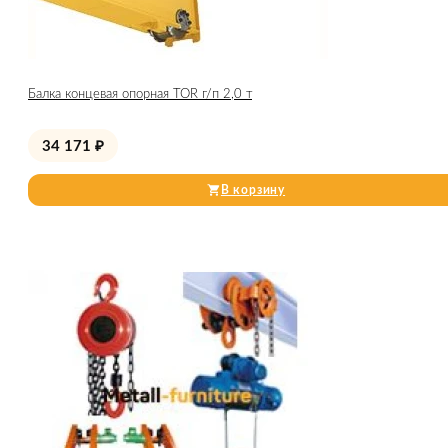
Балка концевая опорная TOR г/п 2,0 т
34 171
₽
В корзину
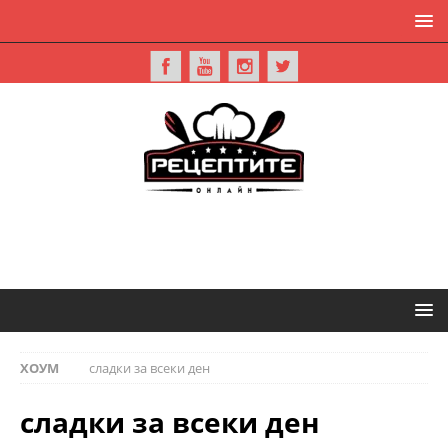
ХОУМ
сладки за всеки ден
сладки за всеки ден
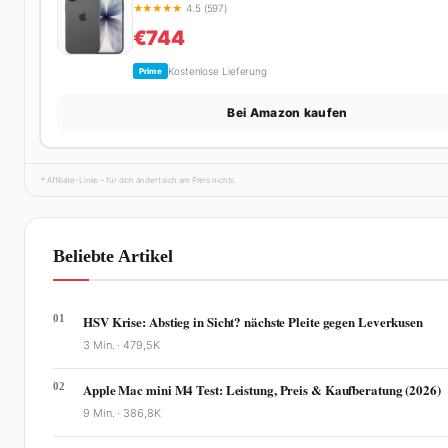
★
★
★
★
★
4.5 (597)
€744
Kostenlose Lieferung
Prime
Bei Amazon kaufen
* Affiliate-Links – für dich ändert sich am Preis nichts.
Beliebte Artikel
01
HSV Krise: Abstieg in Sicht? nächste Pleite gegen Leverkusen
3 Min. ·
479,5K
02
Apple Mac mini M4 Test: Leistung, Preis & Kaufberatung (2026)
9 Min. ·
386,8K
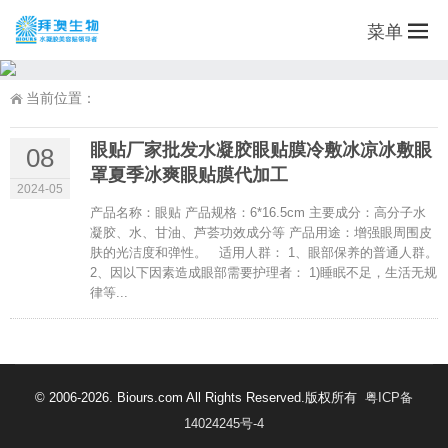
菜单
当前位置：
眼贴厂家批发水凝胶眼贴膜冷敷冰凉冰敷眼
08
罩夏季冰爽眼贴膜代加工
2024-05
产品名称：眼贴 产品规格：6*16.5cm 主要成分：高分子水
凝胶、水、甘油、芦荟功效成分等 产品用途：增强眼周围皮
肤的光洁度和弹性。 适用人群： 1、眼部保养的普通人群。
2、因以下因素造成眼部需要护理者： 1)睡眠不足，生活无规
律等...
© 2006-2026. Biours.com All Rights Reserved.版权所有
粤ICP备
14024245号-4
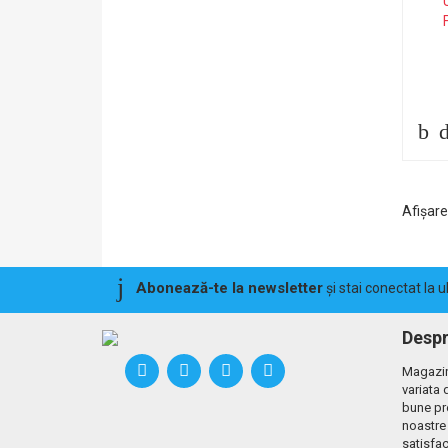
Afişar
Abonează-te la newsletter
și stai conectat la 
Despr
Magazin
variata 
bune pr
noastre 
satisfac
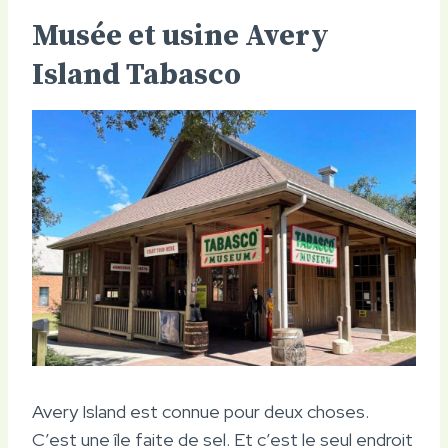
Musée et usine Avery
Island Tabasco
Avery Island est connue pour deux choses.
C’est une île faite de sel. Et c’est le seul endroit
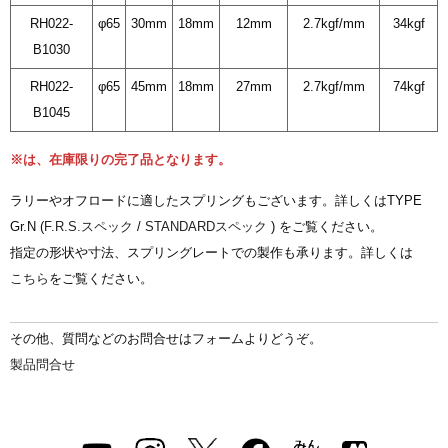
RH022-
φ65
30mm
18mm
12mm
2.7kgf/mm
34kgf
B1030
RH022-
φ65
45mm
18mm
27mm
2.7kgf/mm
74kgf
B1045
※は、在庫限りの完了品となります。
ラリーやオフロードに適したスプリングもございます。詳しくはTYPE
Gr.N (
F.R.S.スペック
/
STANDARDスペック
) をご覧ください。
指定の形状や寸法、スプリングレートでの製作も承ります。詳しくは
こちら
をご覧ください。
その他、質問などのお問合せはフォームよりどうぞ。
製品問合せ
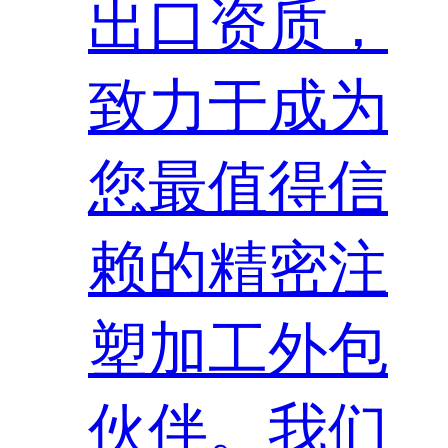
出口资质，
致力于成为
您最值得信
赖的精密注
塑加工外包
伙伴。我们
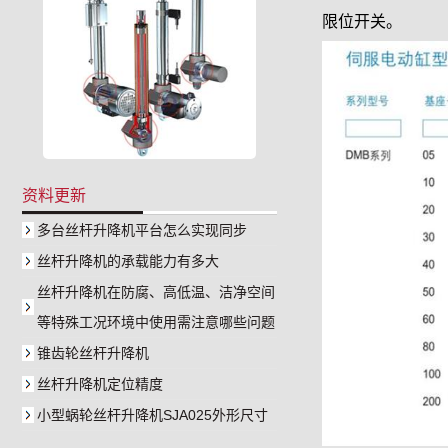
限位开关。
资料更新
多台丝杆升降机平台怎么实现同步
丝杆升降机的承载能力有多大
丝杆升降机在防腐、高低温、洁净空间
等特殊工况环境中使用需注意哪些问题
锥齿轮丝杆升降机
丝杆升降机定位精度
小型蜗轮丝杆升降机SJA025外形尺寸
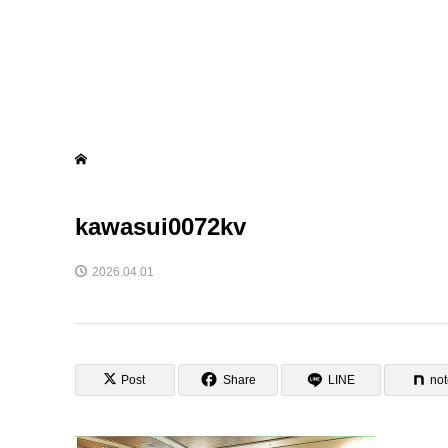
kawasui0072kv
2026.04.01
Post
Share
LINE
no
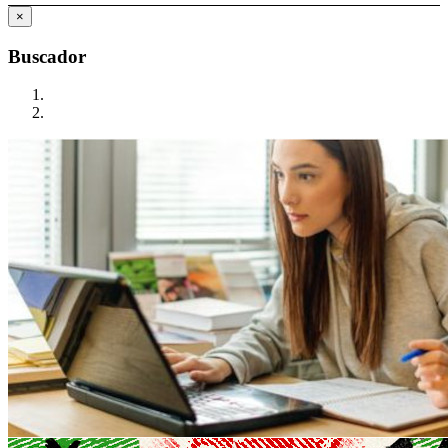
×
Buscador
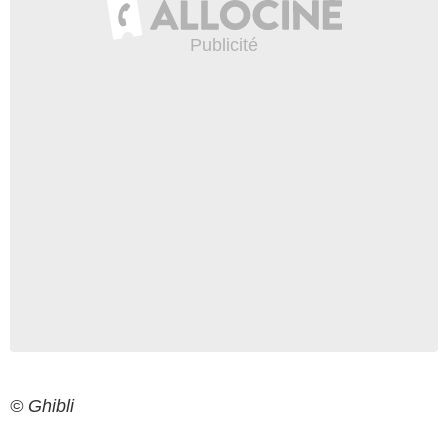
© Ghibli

● ● ● ● ●

Without the pictures, retype all of the data above exactly.

Балка концевая опорная TOR г/п 2,0 т
34 171
₽
В корзину
ХОУМ
сладки за всеки ден
сладки за всеки ден
★
★
★
★
★
4.5 (597)
€744
Kostenlose Lieferung
Prime
Bei Amazon kaufen
* Affiliate-Links – für dich ändert sich am Preis nichts.
Beliebte Artikel
01
HSV Krise: Abstieg in Sicht? nächste Pleite gegen Leverkusen
3 Min. ·
479,5K
02
Apple Mac mini M4 Test: Leistung, Preis & Kaufberatung (2026)
9 Min. ·
386,8K
菜单
当前位置：
眼贴厂家批发水凝胶眼贴膜冷敷冰凉冰敷眼
08
罩夏季冰爽眼贴膜代加工
2024-05
产品名称：眼贴 产品规格：6*16.5cm 主要成分：高分子水
凝胶、水、甘油、芦荟功效成分等 产品用途：增强眼周围皮
肤的光洁度和弹性。 适用人群： 1、眼部保养的普通人群。
2、因以下因素造成眼部需要护理者： 1)睡眠不足，生活无规
律等...
© 2006-2026. Biours.com All Rights Reserved.版权所有
粤ICP备
14024245号-4
Afişar
Abonează-te la newsletter
și stai conectat la 
Despr
Magazin
variata 
bune pr
noastre 
satisfac
Musée et usine Avery
Island Tabasco
Avery Island est connue pour deux choses.
C’est une île faite de sel. Et c’est le seul endroit
RH022-
φ65
30mm
18mm
12mm
2.7kgf/mm
34kgf
B1030
RH022-
φ65
45mm
18mm
27mm
2.7kgf/mm
74kgf
B1045
※は、在庫限りの完了品となります。
ラリーやオフロードに適したスプリングもございます。詳しくはTYPE
Gr.N (
F.R.S.スペック
/
STANDARDスペック
) をご覧ください。
指定の形状や寸法、スプリングレートでの製作も承ります。詳しくは
こちら
をご覧ください。
その他、質問などのお問合せはフォームよりどうぞ。
製品問合せ
出口资质，
致力于成为
您最值得信
赖的精密注
塑加工外包
伙伴。我们
限位开关。
资料更新
多台丝杆升降机平台怎么实现同步
丝杆升降机的承载能力有多大
丝杆升降机在防腐、高低温、洁净空间
等特殊工况环境中使用需注意哪些问题
锥齿轮丝杆升降机
丝杆升降机定位精度
小型蜗轮丝杆升降机SJA025外形尺寸
kawasui0072kv
2026.04.01
Post
Share
LINE
no
×
Buscador
© Ghibli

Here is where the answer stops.